Saved entries:

Content starts

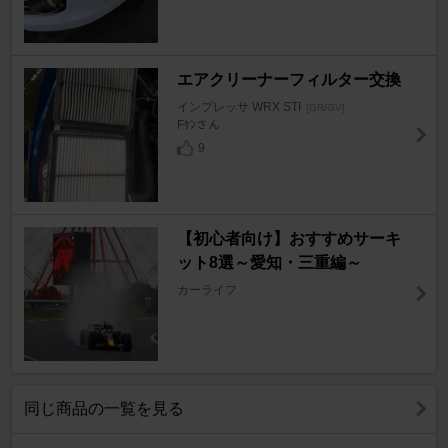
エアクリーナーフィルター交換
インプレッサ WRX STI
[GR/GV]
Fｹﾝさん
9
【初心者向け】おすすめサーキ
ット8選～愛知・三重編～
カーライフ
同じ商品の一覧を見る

Content ends

> **Aim of the exercise**:
What is needed is an exact copy of the entries above, with no images in it.

> **Result for this exercise**:
エアクリーナーフィルター交換
インプレッサ WRX STI
[GR/GV]
Fｹﾝさん
9
【初心者向け】おすすめサーキ
ット8選～愛知・三重編～
カーライフ
同じ商品の一覧を見る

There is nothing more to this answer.